### TASK TO COMPLETE
In the entries that follow, repeat exactly the lines from the one that has "adventurous experience. The" through the one that has "Visa, MC, Amex, PayPal, Purchase Orders", but omit pictures.

(Saved data entries)

--------------------------------------------------

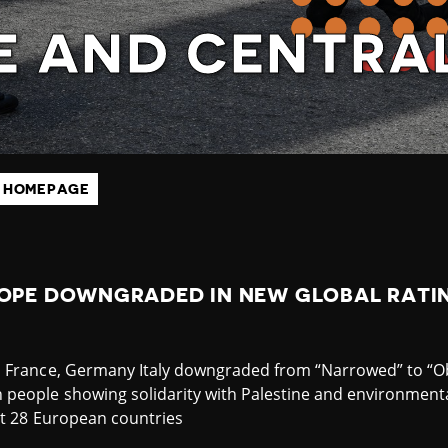
E AND CENTRAL
 HOMEPAGE
ROPE DOWNGRADED IN NEW GLOBAL RATIN
s France, Germany Italy downgraded from “Narrowed” to “O
people showing solidarity with Palestine and environmental
st 28 European countries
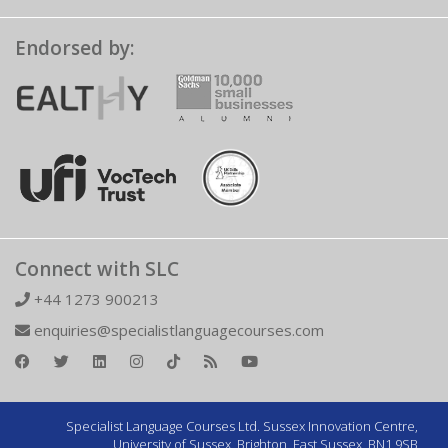
Endorsed by:
Connect with SLC
+44 1273 900213
enquiries@specialistlanguagecourses.com
Specialist Language Courses Ltd. Sussex Innovation Centre,
University of Sussex, Brighton, East Sussex, BN1 9SB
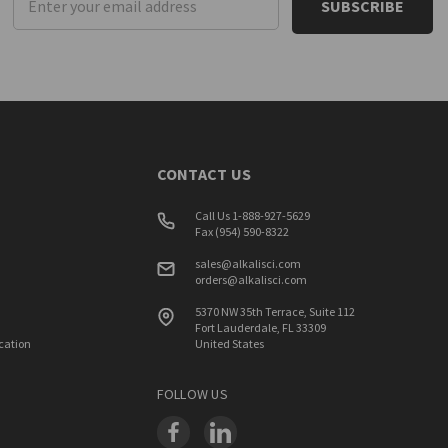
Address
CONTACT US
Call Us 1-888-927-5629
Fax (954) 590-8322
sales@alkalisci.com
orders@alkalisci.com
5370 NW 35th Terrace, Suite 112
Fort Lauderdale, FL 33309
ication
United States
FOLLOW US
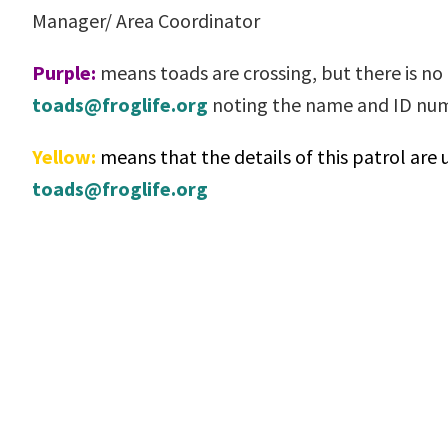
Manager/ Area Coordinator
Purple:
means toads are crossing, but there is no a
toads@froglife.org
noting the name and ID n
Yellow:
means that the details of this patrol are 
toads@froglife.org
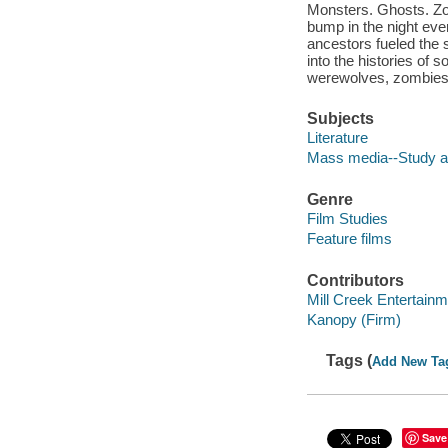
Monsters. Ghosts. Zo
bump in the night eve
ancestors fueled the 
into the histories of 
werewolves, zombies,
Subjects
Literature
Mass media--Study a
Genre
Film Studies
Feature films
Contributors
Mill Creek Entertainm
Kanopy (Firm)
Tags (
Add New Ta
Save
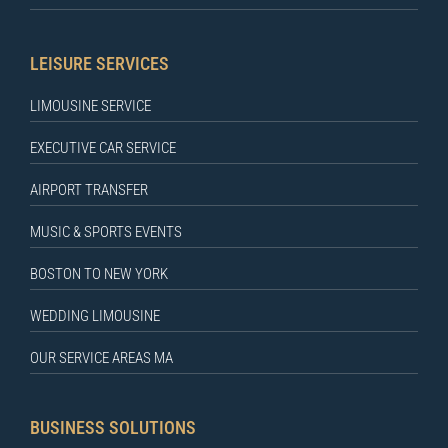
LEISURE SERVICES
LIMOUSINE SERVICE
EXECUTIVE CAR SERVICE
AIRPORT TRANSFER
MUSIC & SPORTS EVENTS
BOSTON TO NEW YORK
WEDDING LIMOUSINE
OUR SERVICE AREAS MA
BUSINESS SOLUTIONS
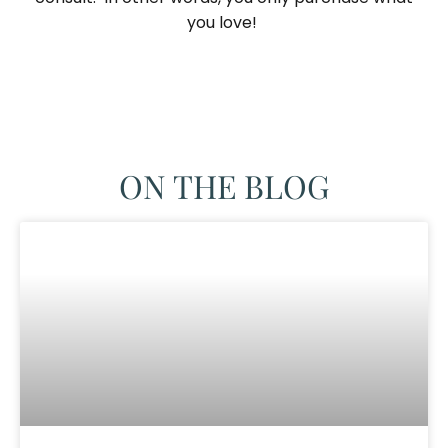
you love! ​
ON THE BLOG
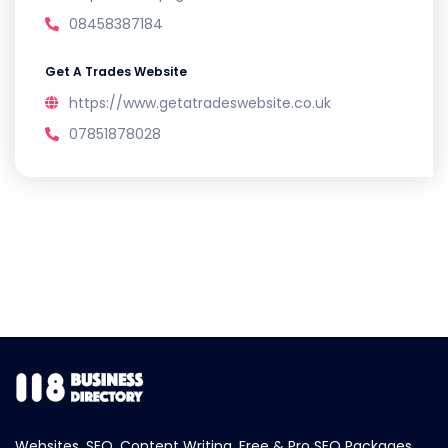
08458387184
Get A Trades Website
https://www.getatradeswebsite.co.uk
07851878028
Websites, SEO, Content Writing, Free & Pro SEO Packages.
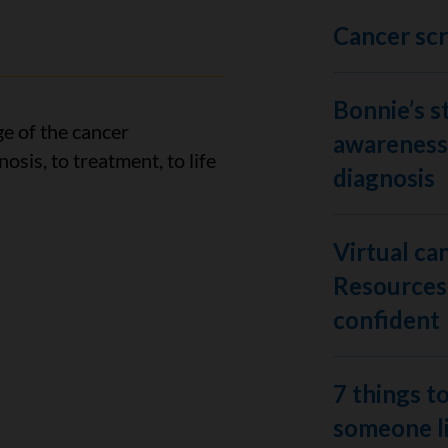
Cancer sc
Bonnie’s s
ge of the cancer
awareness 
osis, to treatment, to life
diagnosis
Virtual ca
Resources 
confident
7 things to
someone li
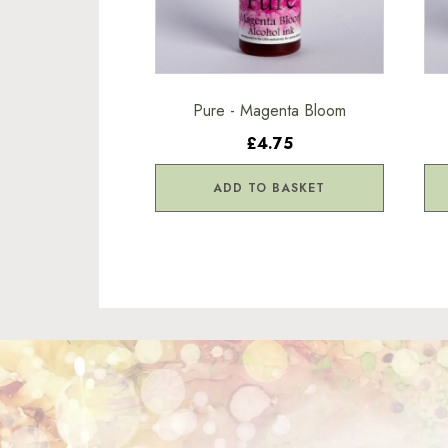
Pure - Magenta Bloom
£4.75
ADD TO BASKET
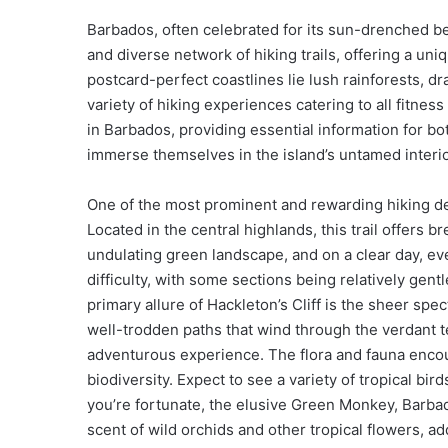
Barbados, often celebrated for its sun-drenched bea
and diverse network of hiking trails, offering a un
postcard-perfect coastlines lie lush rainforests, dr
variety of hiking experiences catering to all fitne
in Barbados, providing essential information for b
immerse themselves in the island’s untamed interio
One of the most prominent and rewarding hiking de
Located in the central highlands, this trail offers
undulating green landscape, and on a clear day, even 
difficulty, with some sections being relatively gen
primary allure of Hackleton’s Cliff is the sheer spe
well-trodden paths that wind through the verdant t
adventurous experience. The flora and fauna encou
biodiversity. Expect to see a variety of tropical bir
you’re fortunate, the elusive Green Monkey, Barbado
scent of wild orchids and other tropical flowers, a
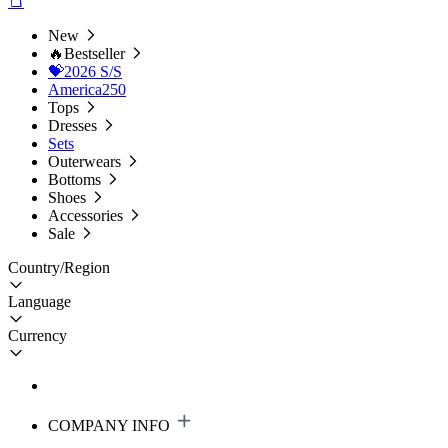
New
🔥Bestseller
💝2026 S/S
America250
Tops
Dresses
Sets
Outerwears
Bottoms
Shoes
Accessories
Sale
Country/Region
Language
Currency
COMPANY INFO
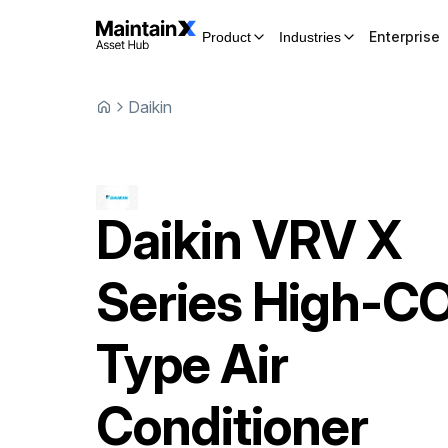
Enterprise
Product
Industries
Daikin
Daikin
VRV X
Series High-C
Type Air
Conditioner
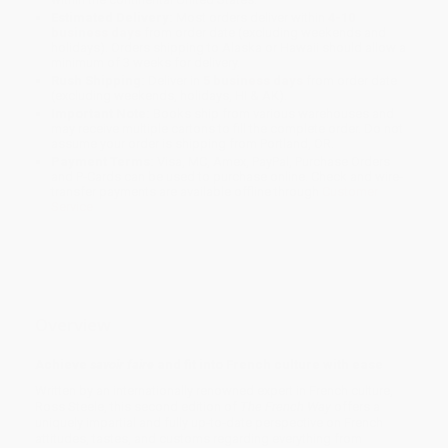
Estimated Delivery:
Most orders deliver within
4-10
business days
from order date (excluding weekends and
holidays). Orders shipping to Alaska or Hawaii should allow a
minimum of 3 weeks for delivery.
Rush Shipping:
Deliver in
5 business days
from order date
(excluding weekends, holidays, HI & AK).
Important Note:
Books ship from various warehouses and
may receive multiple cartons to fill the complete order. Do not
assume your order is shipping from Portland, OR.
Payment Terms:
Visa, MC, Amex, PayPal, Purchase Orders
and P-Cards can be used to purchase online. Check and wire-
transfer payments are available offline through
Customer
Service
Overview
Achieve
savoir faire
and fit into French culture with ease
Written by an internationally renowned expert in French culture,
Ross Steele, this second edition of
The French Way
offers a
uniquely impartial and fully up-to-date perspective on French
attitudes, tastes, and customs regarding everything from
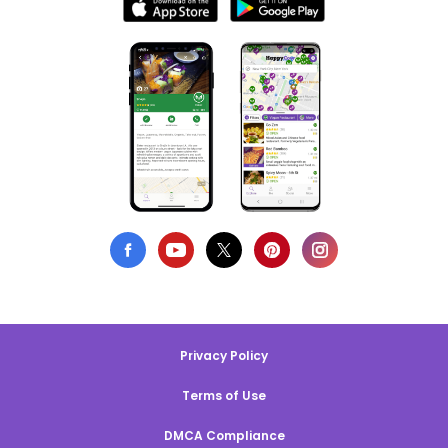
Privacy Policy
Terms of Use
DMCA Compliance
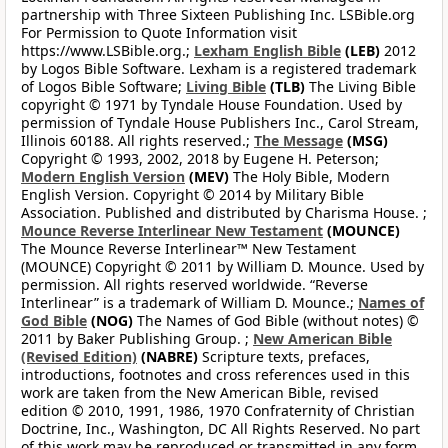
partnership with Three Sixteen Publishing Inc. LSBible.org
For Permission to Quote Information visit
https://www.LSBible.org.;
Lexham English Bible
(LEB)
2012
by Logos Bible Software. Lexham is a registered trademark
of Logos Bible Software;
Living Bible
(TLB)
The Living Bible
copyright © 1971 by Tyndale House Foundation. Used by
permission of Tyndale House Publishers Inc., Carol Stream,
Illinois 60188. All rights reserved.;
The Message
(MSG)
Copyright © 1993, 2002, 2018 by Eugene H. Peterson;
Modern English Version
(MEV)
The Holy Bible, Modern
English Version. Copyright © 2014 by Military Bible
Association. Published and distributed by Charisma House. ;
Mounce Reverse Interlinear New Testament
(MOUNCE)
The Mounce Reverse Interlinear™ New Testament
(MOUNCE) Copyright © 2011 by William D. Mounce. Used by
permission. All rights reserved worldwide. “Reverse
Interlinear” is a trademark of William D. Mounce.;
Names of
God Bible
(NOG)
The Names of God Bible (without notes) ©
2011 by Baker Publishing Group. ;
New American Bible
(Revised Edition)
(NABRE)
Scripture texts, prefaces,
introductions, footnotes and cross references used in this
work are taken from the New American Bible, revised
edition © 2010, 1991, 1986, 1970 Confraternity of Christian
Doctrine, Inc., Washington, DC All Rights Reserved. No part
of this work may be reproduced or transmitted in any form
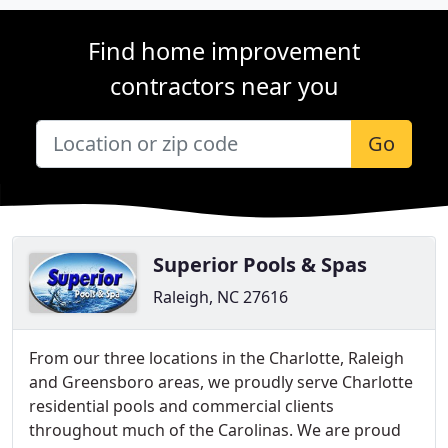
Find home improvement
contractors near you
Go
Superior Pools & Spas
Raleigh, NC 27616
From our three locations in the Charlotte, Raleigh
and Greensboro areas, we proudly serve Charlotte
residential pools and commercial clients
throughout much of the Carolinas. We are proud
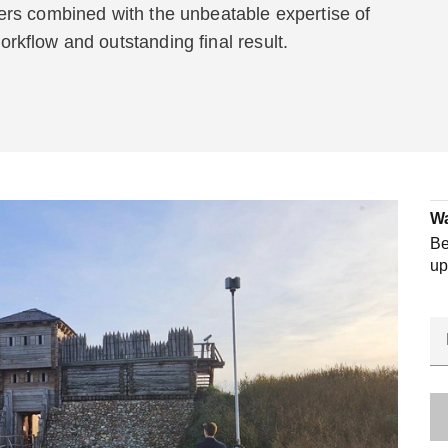
rs combined with the unbeatable expertise of
kflow and outstanding final result.
Wa
Be
up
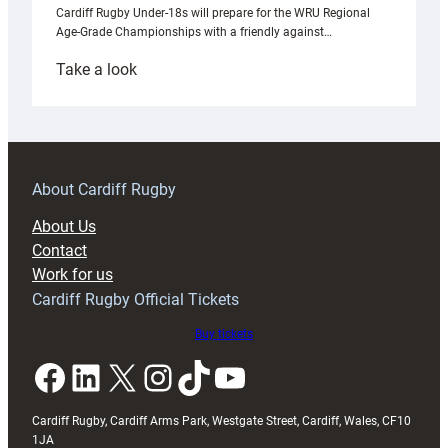
Cardiff Rugby Under-18s will prepare for the WRU Regional
Age-Grade Championships with a friendly against…
:
Take a look
Under-
18s
prepare
for
RAG
About Cardiff Rugby
block
About Us
with
Contact
Exeter
Work for us
friendly
Cardiff Rugby Official Tickets
Buy tickets
Facebook
LinkedIn
X
Instagram
TikTok
YouTube
Cardiff Rugby, Cardiff Arms Park, Westgate Street, Cardiff, Wales, CF10
1JA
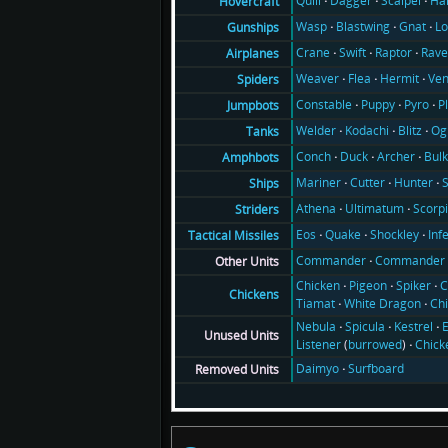
Quill
Dagger
Scalpel
Ha
Hovercraft
Wasp
Blastwing
Gnat
Lo
Gunships
Crane
Swift
Raptor
Rav
Airplanes
Weaver
Flea
Hermit
Ve
Spiders
Constable
Puppy
Pyro
P
Jumpbots
Welder
Kodachi
Blitz
Og
Tanks
Conch
Duck
Archer
Bul
Amphbots
Mariner
Cutter
Hunter
Ships
Athena
Ultimatum
Scorp
Striders
Eos
Quake
Shockley
Inf
Tactical Missiles
Commander
Commander 
Other Units
Chicken
Pigeon
Spiker
C
Chickens
Tiamat
White Dragon
Ch
Nebula
Spicula
Kestrel
E
Unused Units
Listener
(
burrowed
)
Chick
Daimyo
Surfboard
Removed Units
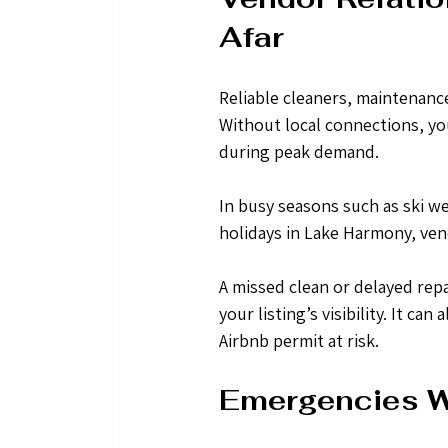
Afar
Reliable cleaners, maintenanc
Without local connections, yo
during peak demand.
In busy seasons such as ski w
holidays in Lake Harmony, ven
A missed clean or delayed repa
your listing’s visibility. It c
Airbnb permit at risk.
Emergencies W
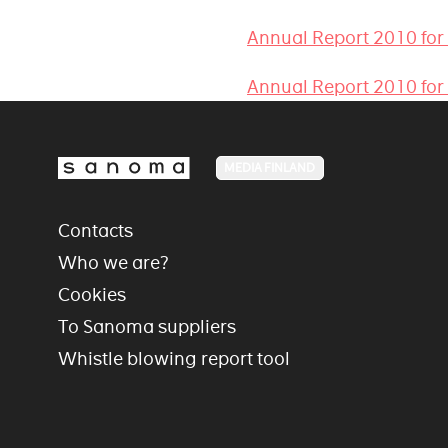
Annual Report 2010 for
Annual Report 2010 for
MEDIA FINLAND
Contacts
Who we are?
Cookies
To Sanoma suppliers
Whistle blowing report tool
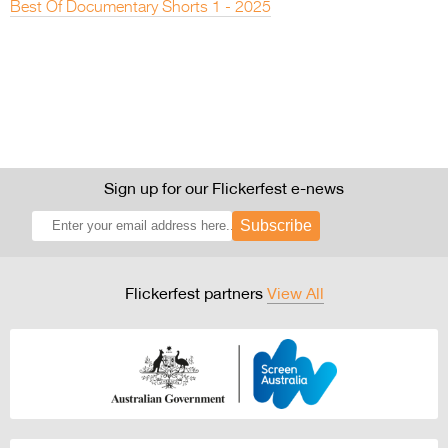
Best Of Documentary Shorts 1 - 2025
Sign up for our Flickerfest e-news
Subscribe
Flickerfest partners
View All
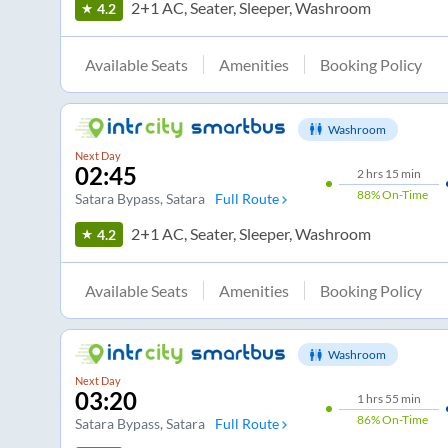
2+1 AC, Seater, Sleeper, Washroom
4.2
Available Seats
Amenities
Booking Policy
Washroom
Next Day
02:45
2
hrs
15 min
88%
On-Time
Satara Bypass
, Satara
Full Route
2+1 AC, Seater, Sleeper, Washroom
4.2
Available Seats
Amenities
Booking Policy
Washroom
Next Day
03:20
1
hrs
55 min
86%
On-Time
Satara Bypass
, Satara
Full Route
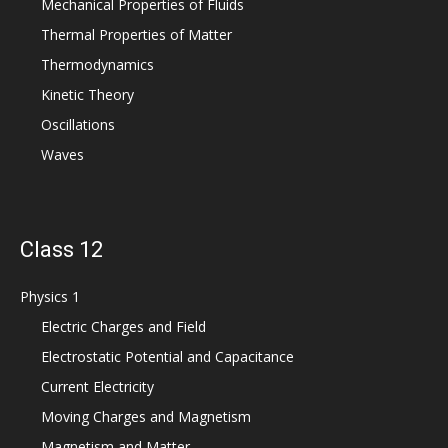
Mechanical Properties of Fluids
Thermal Properties of Matter
Thermodynamics
Kinetic Theory
Oscillations
Waves
Class 12
Physics 1
Electric Charges and Field
Electrostatic Potential and Capacitance
Current Electricity
Moving Charges and Magnetism
Magnetism and Matter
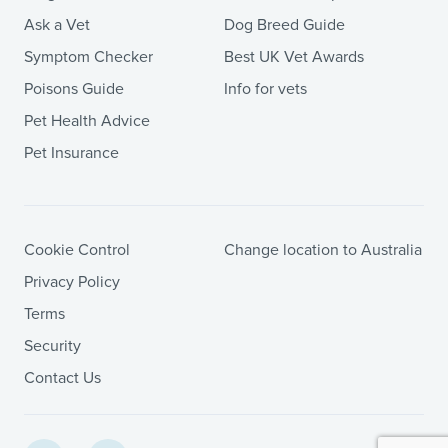
Ask a Vet
Dog Breed Guide
Symptom Checker
Best UK Vet Awards
Poisons Guide
Info for vets
Pet Health Advice
Pet Insurance
Cookie Control
Change location to Australia
Privacy Policy
Terms
Security
Contact Us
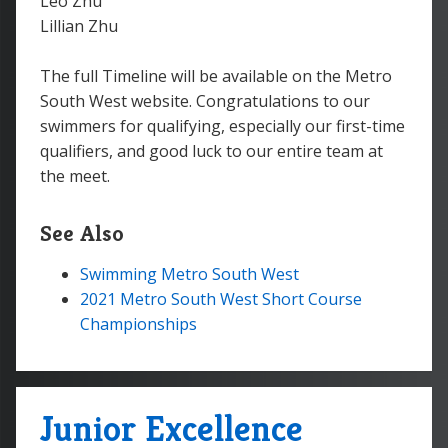
Leo Zhu
Lillian Zhu
The full Timeline will be available on the Metro
South West website. Congratulations to our
swimmers for qualifying, especially our first-time
qualifiers, and good luck to our entire team at
the meet.
See Also
Swimming Metro South West
2021 Metro South West Short Course
Championships
Junior Excellence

--------------------------------------------------

### EXPECTED OUTPUT
adventurous experience. The flora and fauna encou
biodiversity. Expect to see a variety of tropical bir
you’re fortunate, the elusive Green Monkey, Barbado
scent of wild orchids and other tropical flowers, a
New
🔥Bestseller
💝2026 S/S
America250
Tops
Dresses
Sets
Outerwears
Bottoms
Shoes
Accessories
Sale
Country/Region
Language
Currency
COMPANY INFO
Enterprise
Product
Industries
Daikin
Daikin
VRV X
Series High-C
Type Air
Conditioner
Estimated Delivery:
Most orders deliver within
4-10
business days
from order date (excluding weekends and
holidays). Orders shipping to Alaska or Hawaii should allow a
minimum of 3 weeks for delivery.
Rush Shipping:
Deliver in
5 business days
from order date
(excluding weekends, holidays, HI & AK).
Important Note:
Books ship from various warehouses and
may receive multiple cartons to fill the complete order. Do not
assume your order is shipping from Portland, OR.
Payment Terms:
Visa, MC, Amex, PayPal, Purchase Orders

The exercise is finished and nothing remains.